- MATERIAL SUPPLIED
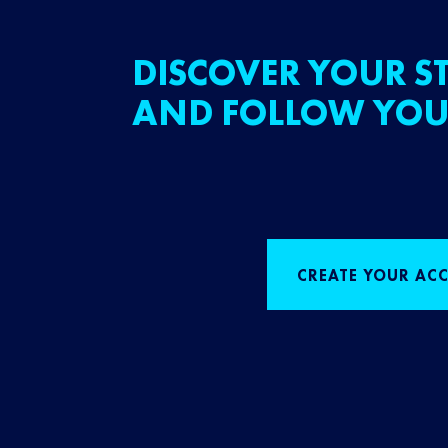
DISCOVER YOUR ST
AND FOLLOW YOU
CREATE YOUR AC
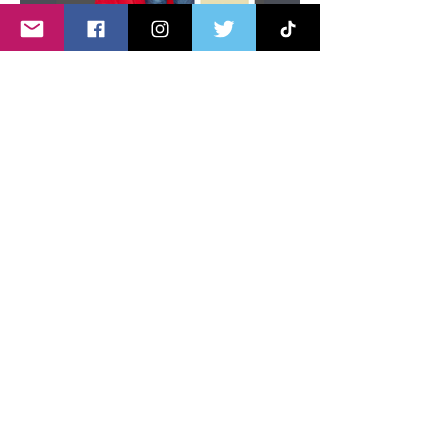
Send Message
Share this page
Share
About U
s
Advertise with Us
Privacy policy
Disclaimer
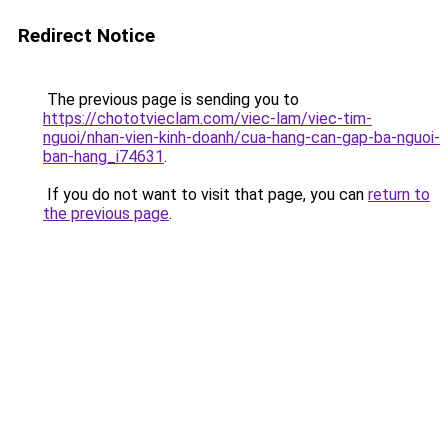
Redirect Notice
The previous page is sending you to
https://chototvieclam.com/viec-lam/viec-tim-
nguoi/nhan-vien-kinh-doanh/cua-hang-can-gap-ba-nguoi-
ban-hang_i74631
.
If you do not want to visit that page, you can
return to
the previous page
.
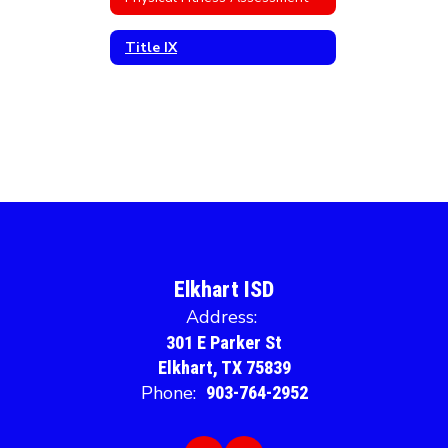
Title IX
Elkhart ISD
Address:
301 E Parker St
Elkhart, TX 75839
Phone:
903-764-2952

- YOUR ASSIGNMENT
Could the entries be output exactly as written, but without their images?

- EXERCISE OUTPUT
DISCOVER YOUR ST
AND FOLLOW YOU
CREATE YOUR AC
Send Message
Share this page
Share
About U
s
Advertise with Us
Privacy policy
Disclaimer
Redirect Notice
The previous page is sending you to
https://chototvieclam.com/viec-lam/viec-tim-
nguoi/nhan-vien-kinh-doanh/cua-hang-can-gap-ba-nguoi-
ban-hang_i74631
.
If you do not want to visit that page, you can
return to
the previous page
.
Title IX
Elkhart ISD
Address:
301 E Parker St
Elkhart, TX 75839
Phone:
903-764-2952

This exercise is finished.